Tuesday, December 13, 2011

Christmas 2011 Letter

This one is NOT fiction:


Merry Christmas Friends,                                                                                             Christmas 2011

My New Year resolution was to remember one person every day who has made an impact on my life.  I started with the obvious.  I expanded to those who never met me but had an impact.  I expanded to those who had an impact in a negative way.  Then I expanded to authors and musicians who never could have known me.  Since you are getting this you are in the obvious group.  Positive impact, living, knew me a bit.  I made it to almost 365 names.  It wasn’t easy.

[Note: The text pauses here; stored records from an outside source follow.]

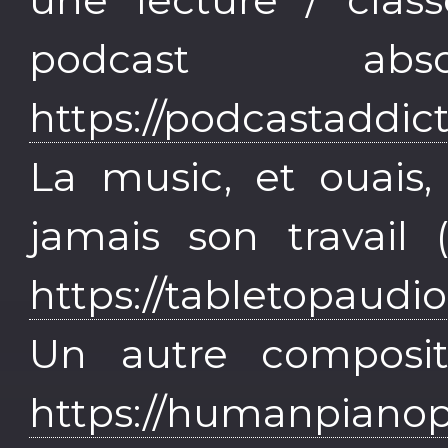
podcast abso
https://podcastaddic
La music, et ouais,
jamais son travail
https://tabletopaudi
Un autre composit
https://humanpiano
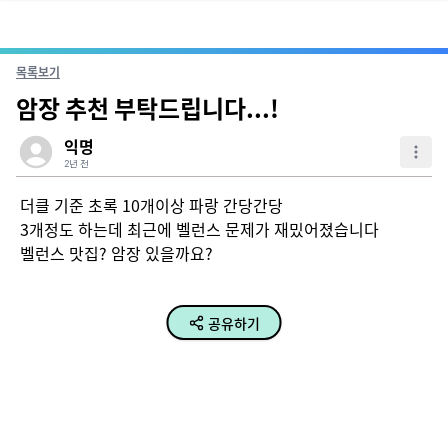
목록보기
암장 추천 부탁드립니다...!
익명
2년 전
더클 기준 초록 10개이상 파랑 간당간당

3개정도 하는데 최근에 벨런스 문제가 재밌어졌습니다

벨런스 맛집? 암장 있을까요?
공유하기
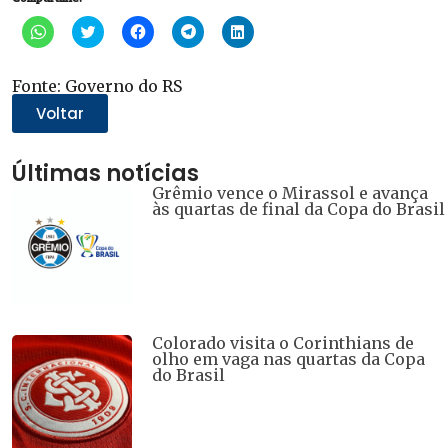
Clique
Clique
Clique
Clique
Clique
para
para
para
para
para
compartilhar
compartilhar
compartilhar
compartilhar
compartilhar
no
no
no
no
no
WhatsApp(abre
Twitter(abre
Facebook(abre
Telegram(abre
LinkedIn(abre
Fonte: Governo do RS
em
em
em
em
em
nova
nova
nova
nova
nova
Voltar
janela)
janela)
janela)
janela)
janela)
Últimas notícias
Grêmio vence o Mirassol e avança
às quartas de final da Copa do Brasil
Colorado visita o Corinthians de
olho em vaga nas quartas da Copa
do Brasil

Last winter I enjoyed cross-country skiing on the golf course ½ mile behind our house, ice fishing on Muskrat Lake ten miles north, and playing hockey in a Sunday night league 70 miles west in Walker, MI with my brother, nephew, and a bunch of 19-29 year olds.  Spring through fall I rode 40 miles Tuesday evenings with a group out of Mason, MI, getting 70-85 miles in on Tuesdays riding from home to my office, down for the group ride, back to my office and back home.  I rode my bike to work almost every day.  In the summer, I did some fishing on Muskrat Lake, rode bikes with Beth, went canoeing on the Looking Glass River with Beth, grew a vegetable garden.  Fall I planted three trees in our yard.  I continue to ride my bike as long as roads are not snow covered or icy.  I got over 6000 miles in this year.  Hockey has been going again for almost two months.

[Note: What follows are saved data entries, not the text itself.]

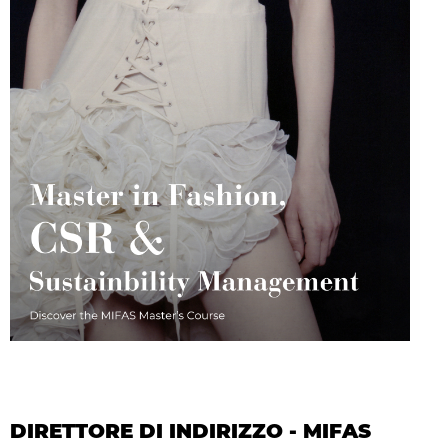
DIRETTORE DI INDIRIZZO - MIFAS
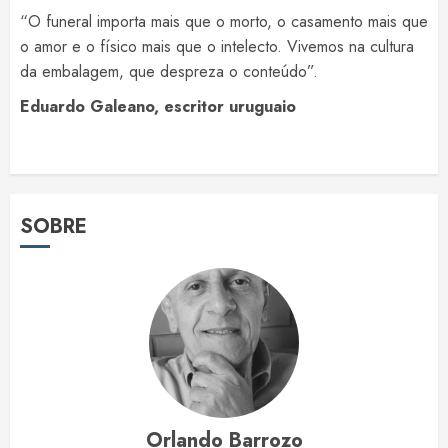
“O funeral importa mais que o morto, o casamento mais que
o amor e o físico mais que o intelecto. Vivemos na cultura
da embalagem, que despreza o conteúdo”.
Eduardo Galeano, escritor uruguaio
SOBRE
Orlando Barrozo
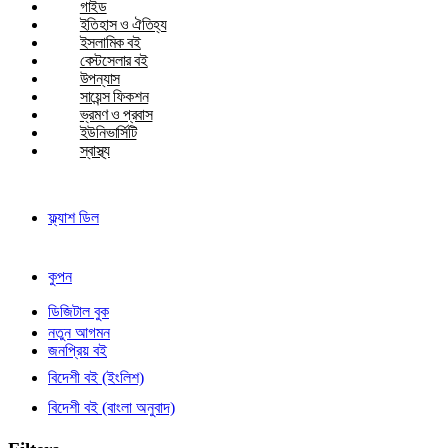
গাইড
ইতিহাস ও ঐতিহ্য
ইসলামিক বই
বেস্টসেলার বই
উপন্যাস
সায়েন্স ফিকশন
ভ্রমণ ও প্রবাস
ইউনিভার্সিটি
স্বাস্থ্য
ফ্ল্যাশ ডিল
কুপন
ডিজিটাল বুক
নতুন আগমন
জনপ্রিয় বই
বিদেশী বই (ইংলিশ)
বিদেশী বই (বাংলা অনুবাদ)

Beth got to know some women from church in small groups and work project groups.  We have never been connected to a church that gives so much to the community.  A church of 450 gives a week’s groceries for a family of four over 1500 times a year (in addition to 100 food baskets at Thanksgiving and another 100 at Christmas).  Another group knits hats, gloves, and makes other items to supply needs.  Beth is involved in a daytime women’s group that has a wide range of ages.  She rode her bike a lot this year, probably the most miles ever.  Now that it is cold, she’d rather walk that try to fight the wind chill of cycling.  Beth likes living only 70 miles from her mom.  She visits her mom a day almost every week.  She and my sister who lives 70 miles north of us get together every other week.

We love our home, neighborhood, and church.  I like my job a lot.  I have meaningful and rewarding work.  Some people complain that a few people have too much wealth.  Yes, if all the people in the world were in a line, with those having most and best access to clean water, healthful food, safe living conditions, good health, education, leisure, and resources to purchase whatever they think contributes to any of the above, almost everyone in the US would be in the front 1% of the line (and almost none would not be in the front 5%).  I know I am in the front 1%.

We love being nearer our family than we had been since 1980.  We like Michigan a lot, and enjoy vacationing in our state, especially up by Onekama and Frankfort.  In the summer we went to a handful of county fairs and festivals, free band shell community concerts.  We explored some parks.  We had a working vacation in Minnesota: our house there sold, we helped Kevin and Jayne move out and prepared the house for closing.

Jayne moved back in with us from Minnesota.  She has a BA from Bethel University in Phys Ed (non-teaching).  It is a hard economy for college grads trying to find meaningful work that pays a livable wage with benefits.  She had been working for a year as a personal care assistant for a young man who, after a serious auto accident, came out alive with severe brain trauma.  He was learning to walk and talk again.  She could get free tuition where I work until she is 25 (i.e. January 2012).  So she took advantage of that to enroll in a one-semester intense EMT program.  She graduated December 16, passed her licensing, and is now looking for work.

Kevin is a salesman living in Minneapolis.  He bought a house, a long process through HUD, closing December 12.  There is some work to be done before he can move in, hoping to be in before Christmas.  Other’s misfortune or bad decisions provided him with affordable housing.  He is looking forward to putting in sweat equity to nearly double the value of the house in half a year, given prices of comparable homes around him.  He has a great friend, Marissa, that he loves to spend time with.  I am hoping that soon they decide to get married and live together (in that order).  I think they’d be great for each other.  Beth and I like Marissa an awful lot.